After recently the power in China shifted to a new generation of politicians led by President XI Jinping, talks about whether China is able to gain the former pace, only amplified. A separate reason for concern is the commodity exporters, notes the main analyst "CSG asset Management" Alexander Potavin:

"China is the world's largest consumer of raw materials, and therefore, if there is further deterioration of the economic situation in China, respectively, we will see some pressure on oil prices".

However, the slowdown does not necessarily mean a negative. First, it makes the growth more balanced – that is, without building roads that no one drives, or the construction of cities where no one lives. And secondly, can mean the inflow of investments to the partners of the PRC, says the head of the Department of Oriental studies of the Higher school of Economics Alexey Maslov:

"A large number of Chinese funds derived from countries abroad. And in this respect, oddly enough, the slowdown of the Chinese economy is largely positive impact on the investments of China, to such countries as Russia, Kazakhstan and all Central Asian countries. Oddly enough, the slowdown in China's GDP will have a positive impact on Russian-Chinese relations".

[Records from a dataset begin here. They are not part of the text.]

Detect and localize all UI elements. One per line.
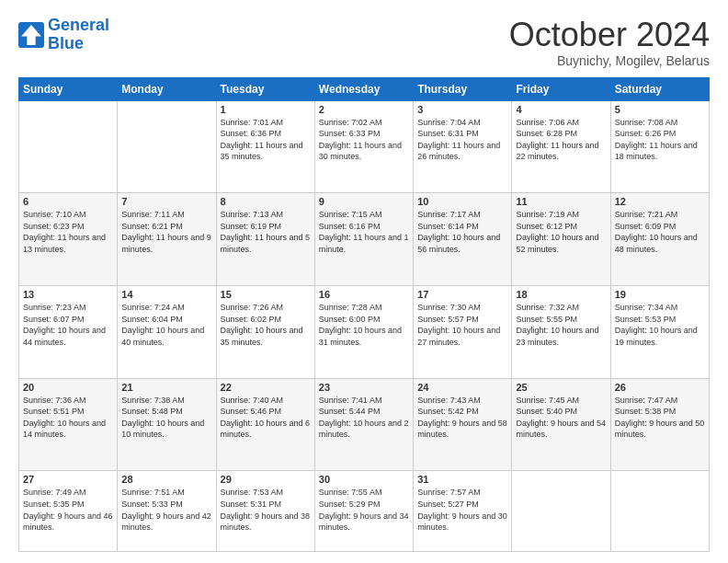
day-number: 28 (121, 474, 211, 485)
calendar-cell: 3 Sunrise: 7:04 AMSunset: 6:31 PMDayligh… (414, 100, 512, 193)
calendar-cell: 23 Sunrise: 7:41 AMSunset: 5:44 PMDaylig… (314, 378, 413, 471)
calendar-week-4: 20 Sunrise: 7:36 AMSunset: 5:51 PMDaylig… (19, 378, 710, 471)
calendar-cell: 9 Sunrise: 7:15 AMSunset: 6:16 PMDayligh… (314, 193, 413, 286)
calendar-week-2: 6 Sunrise: 7:10 AMSunset: 6:23 PMDayligh… (19, 193, 710, 286)
title-block: October 2024 Buynichy, Mogilev, Belarus (509, 17, 710, 68)
calendar-cell: 20 Sunrise: 7:36 AMSunset: 5:51 PMDaylig… (19, 378, 118, 471)
calendar-cell: 31 Sunrise: 7:57 AMSunset: 5:27 PMDaylig… (414, 471, 512, 552)
calendar-cell: 8 Sunrise: 7:13 AMSunset: 6:19 PMDayligh… (216, 193, 314, 286)
calendar-week-5: 27 Sunrise: 7:49 AMSunset: 5:35 PMDaylig… (19, 471, 710, 552)
day-number: 20 (23, 382, 113, 393)
day-number: 5 (615, 104, 705, 115)
calendar-cell: 14 Sunrise: 7:24 AMSunset: 6:04 PMDaylig… (118, 285, 216, 378)
logo-line2: Blue (48, 34, 84, 52)
month-title: October 2024 (509, 17, 710, 53)
day-number: 8 (221, 196, 311, 207)
calendar-cell: 18 Sunrise: 7:32 AMSunset: 5:55 PMDaylig… (512, 285, 610, 378)
day-number: 19 (615, 289, 705, 300)
subtitle: Buynichy, Mogilev, Belarus (509, 53, 710, 68)
cell-info: Sunrise: 7:08 AMSunset: 6:26 PMDaylight:… (615, 117, 705, 163)
cell-info: Sunrise: 7:53 AMSunset: 5:31 PMDaylight:… (221, 487, 311, 533)
day-number: 25 (516, 382, 606, 393)
cell-info: Sunrise: 7:28 AMSunset: 6:00 PMDaylight:… (319, 302, 409, 348)
day-number: 7 (121, 196, 211, 207)
day-number: 2 (319, 104, 409, 115)
calendar-cell: 7 Sunrise: 7:11 AMSunset: 6:21 PMDayligh… (118, 193, 216, 286)
header: General Blue October 2024 Buynichy, Mogi… (18, 17, 710, 68)
cell-info: Sunrise: 7:24 AMSunset: 6:04 PMDaylight:… (121, 302, 211, 348)
cell-info: Sunrise: 7:02 AMSunset: 6:33 PMDaylight:… (319, 117, 409, 163)
cell-info: Sunrise: 7:06 AMSunset: 6:28 PMDaylight:… (516, 117, 606, 163)
calendar-cell (512, 471, 610, 552)
cell-info: Sunrise: 7:36 AMSunset: 5:51 PMDaylight:… (23, 395, 113, 441)
col-thursday: Thursday (414, 77, 512, 100)
cell-info: Sunrise: 7:43 AMSunset: 5:42 PMDaylight:… (417, 395, 507, 441)
day-number: 1 (221, 104, 311, 115)
calendar-cell: 27 Sunrise: 7:49 AMSunset: 5:35 PMDaylig… (19, 471, 118, 552)
cell-info: Sunrise: 7:11 AMSunset: 6:21 PMDaylight:… (121, 209, 211, 255)
cell-info: Sunrise: 7:21 AMSunset: 6:09 PMDaylight:… (615, 209, 705, 255)
calendar-week-3: 13 Sunrise: 7:23 AMSunset: 6:07 PMDaylig… (19, 285, 710, 378)
day-number: 18 (516, 289, 606, 300)
day-number: 30 (319, 474, 409, 485)
calendar-cell: 21 Sunrise: 7:38 AMSunset: 5:48 PMDaylig… (118, 378, 216, 471)
cell-info: Sunrise: 7:04 AMSunset: 6:31 PMDaylight:… (417, 117, 507, 163)
logo: General Blue (18, 17, 109, 53)
calendar-cell: 24 Sunrise: 7:43 AMSunset: 5:42 PMDaylig… (414, 378, 512, 471)
cell-info: Sunrise: 7:10 AMSunset: 6:23 PMDaylight:… (23, 209, 113, 255)
day-number: 11 (516, 196, 606, 207)
col-saturday: Saturday (610, 77, 709, 100)
calendar-cell: 4 Sunrise: 7:06 AMSunset: 6:28 PMDayligh… (512, 100, 610, 193)
cell-info: Sunrise: 7:26 AMSunset: 6:02 PMDaylight:… (221, 302, 311, 348)
day-number: 15 (221, 289, 311, 300)
cell-info: Sunrise: 7:51 AMSunset: 5:33 PMDaylight:… (121, 487, 211, 533)
calendar-cell (118, 100, 216, 193)
logo-line1: General (48, 16, 109, 34)
cell-info: Sunrise: 7:47 AMSunset: 5:38 PMDaylight:… (615, 395, 705, 441)
calendar-cell: 22 Sunrise: 7:40 AMSunset: 5:46 PMDaylig… (216, 378, 314, 471)
calendar-cell: 16 Sunrise: 7:28 AMSunset: 6:00 PMDaylig… (314, 285, 413, 378)
cell-info: Sunrise: 7:38 AMSunset: 5:48 PMDaylight:… (121, 395, 211, 441)
day-number: 13 (23, 289, 113, 300)
col-sunday: Sunday (19, 77, 118, 100)
day-number: 31 (417, 474, 507, 485)
cell-info: Sunrise: 7:19 AMSunset: 6:12 PMDaylight:… (516, 209, 606, 255)
cell-info: Sunrise: 7:15 AMSunset: 6:16 PMDaylight:… (319, 209, 409, 255)
day-number: 17 (417, 289, 507, 300)
cell-info: Sunrise: 7:23 AMSunset: 6:07 PMDaylight:… (23, 302, 113, 348)
day-number: 9 (319, 196, 409, 207)
cell-info: Sunrise: 7:57 AMSunset: 5:27 PMDaylight:… (417, 487, 507, 533)
day-number: 27 (23, 474, 113, 485)
calendar-cell: 25 Sunrise: 7:45 AMSunset: 5:40 PMDaylig… (512, 378, 610, 471)
day-number: 24 (417, 382, 507, 393)
calendar-cell: 15 Sunrise: 7:26 AMSunset: 6:02 PMDaylig… (216, 285, 314, 378)
day-number: 14 (121, 289, 211, 300)
col-monday: Monday (118, 77, 216, 100)
calendar-cell (610, 471, 709, 552)
day-number: 16 (319, 289, 409, 300)
cell-info: Sunrise: 7:32 AMSunset: 5:55 PMDaylight:… (516, 302, 606, 348)
cell-info: Sunrise: 7:40 AMSunset: 5:46 PMDaylight:… (221, 395, 311, 441)
calendar-cell: 17 Sunrise: 7:30 AMSunset: 5:57 PMDaylig… (414, 285, 512, 378)
day-number: 6 (23, 196, 113, 207)
cell-info: Sunrise: 7:13 AMSunset: 6:19 PMDaylight:… (221, 209, 311, 255)
calendar-cell: 26 Sunrise: 7:47 AMSunset: 5:38 PMDaylig… (610, 378, 709, 471)
calendar-cell: 6 Sunrise: 7:10 AMSunset: 6:23 PMDayligh… (19, 193, 118, 286)
calendar-table: Sunday Monday Tuesday Wednesday Thursday… (18, 77, 710, 552)
calendar-cell: 29 Sunrise: 7:53 AMSunset: 5:31 PMDaylig… (216, 471, 314, 552)
cell-info: Sunrise: 7:55 AMSunset: 5:29 PMDaylight:… (319, 487, 409, 533)
cell-info: Sunrise: 7:01 AMSunset: 6:36 PMDaylight:… (221, 117, 311, 163)
col-friday: Friday (512, 77, 610, 100)
calendar-cell: 2 Sunrise: 7:02 AMSunset: 6:33 PMDayligh… (314, 100, 413, 193)
cell-info: Sunrise: 7:49 AMSunset: 5:35 PMDaylight:… (23, 487, 113, 533)
logo-text: General Blue (48, 17, 109, 53)
cell-info: Sunrise: 7:17 AMSunset: 6:14 PMDaylight:… (417, 209, 507, 255)
day-number: 29 (221, 474, 311, 485)
day-number: 4 (516, 104, 606, 115)
day-number: 3 (417, 104, 507, 115)
calendar-cell: 10 Sunrise: 7:17 AMSunset: 6:14 PMDaylig… (414, 193, 512, 286)
day-number: 21 (121, 382, 211, 393)
calendar-cell: 19 Sunrise: 7:34 AMSunset: 5:53 PMDaylig… (610, 285, 709, 378)
calendar-cell: 13 Sunrise: 7:23 AMSunset: 6:07 PMDaylig… (19, 285, 118, 378)
cell-info: Sunrise: 7:30 AMSunset: 5:57 PMDaylight:… (417, 302, 507, 348)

While China's total investments in the Russian economy does not exceed two percent of the total amount of foreign investment. Another thing – the CIS countries. For some of them China is the largest creditor and the main investor, continues Alexey Maslov:

"The main investment flows going from China to Central Asia, primarily in Kazakhstan, where bought oil, coal deposits, uranium. That is, China is, in essence, transfers its assets abroad."

The Chinese capital that is looking for out of the country largely because of the immaturity of the financial market of China itself. In addition to this problem, from the PRC authorities now are waiting for measures to enhance domestic consumption, the transition to the production of goods with higher value added and economic liberalization.